Police officer burned to death as Peru protests persist
An angry crowd torched a patrol car a day after 17 civilians died in a clash with authorities
The government in Lima confirmed on Wednesday the death of the first police officer since protests over the ouster of president Pedro Castillo began last month. Protesters in the southern city of Juliaca ambushed a patrol car after 17 local civilians were killed the day prior, in a confrontation with police.
Officer Jose Luis Soncco Quispe’s burned remains were found near the patrol car that was attacked on Tuesday morning, Peru’s interior ministry said. His partner, Ronald Villasante Toque, was injured and flown to a hospital in Lima. In a telephone report to headquarters, he said over 300 people had launched a “savage attack” on the police vehicle.
Initial reports also claimed that the attackers had seized the officers’ body armor and weapons, including two service pistols and an AKM assault rifle. However, the police later said the weapons were found inside the torched patrol car.

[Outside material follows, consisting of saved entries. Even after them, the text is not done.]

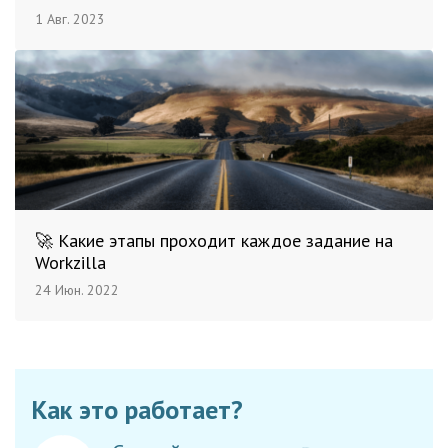
1 Авг. 2023
🚀 Какие этапы проходит каждое задание на
Workzilla
24 Июн. 2022
Как это работает?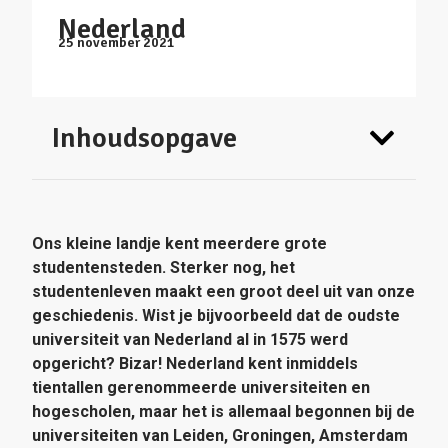
Nederland
25 november 2021
Inhoudsopgave
Ons kleine landje kent meerdere grote
studentensteden. Sterker nog, het
studentenleven maakt een groot deel uit van onze
geschiedenis. Wist je bijvoorbeeld dat de oudste
universiteit van Nederland al in 1575 werd
opgericht? Bizar! Nederland kent inmiddels
tientallen gerenommeerde universiteiten en
hogescholen, maar het is allemaal begonnen bij de
universiteiten van Leiden, Groningen, Amsterdam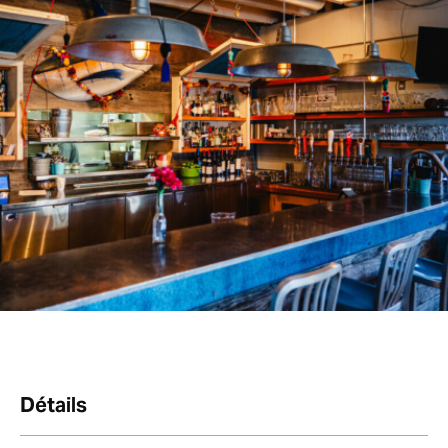
Détails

Juliaca is in southeastern Peru, near Lake Titicaca and the border with Bolivia. On Monday, at least 17 civilians were killed and 30 more injured in clashes with Peruvian National Police (PNP) near the local airport. At the funeral procession for the dead on Wednesday, protesters decorated their caskets with handwritten notes, declaring “Dina murdered me with bullets,” referring to acting President Dina Boluarte.

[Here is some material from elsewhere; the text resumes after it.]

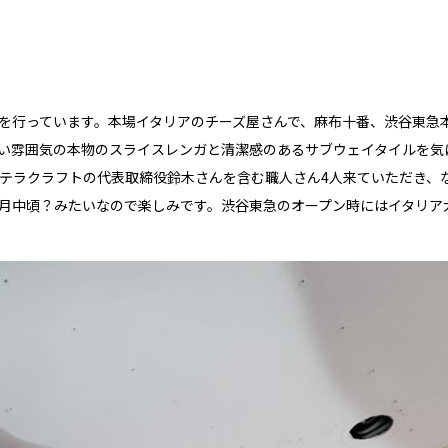
を行っています。本場イタリアのチーズ屋さんで、麻布十番、渋谷東急
い雰囲気の本物のスライスレンガと清潔感のあるサブウェイタイルを気
テラクラフトの代表取締役鈴木さんを含む職人さん4人来ていただき、
0月中頃？みたいなので楽しみです。渋谷東急のオープン時にはイタリア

Interior Minister Victor Rojas said the deaths resulted from legal self-defense by the officers from some 9,000 people he claimed had tried to storm the airport and attacked the police with makeshift guns and explosives. It became “impossible to control the mob,” Rojas said, accusing the protesters of wanting to create “chaos upon chaos.”

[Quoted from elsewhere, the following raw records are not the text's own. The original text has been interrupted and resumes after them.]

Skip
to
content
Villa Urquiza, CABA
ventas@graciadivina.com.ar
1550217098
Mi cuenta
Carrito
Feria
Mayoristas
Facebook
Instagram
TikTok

Castillo was arrested and impeached on December 7, after he tried to dissolve Congress and call an early election. The lawmakers charged him with rebellion and promoted vice-president Boluarte in his stead. Castillo’s supporters consider this an illegitimate coup against democracy. Peru has had five presidents in the past five years, with Congress citing the “moral incapacity” provision of the constitution to remove from office those not to their liking.
Tweeting from jail on Tuesday, Castillo said history will remember Peruvians “murdered for defending the country from the coup dictatorship,” and that “terror is the last bullet of a regime cornered by the people.”
At least 47 people have died in connection with the protests, according to official government figures published on Tuesday. This includes the officer, 39 protesters, as well as seven civilians who perished in “traffic accidents linked to protest roadblocks.”
Police General Maximo Ramirez de la Cruz said last week that over 300 police officers had been injured in clashes with demonstrators, 19 of whom ended up in the hospital.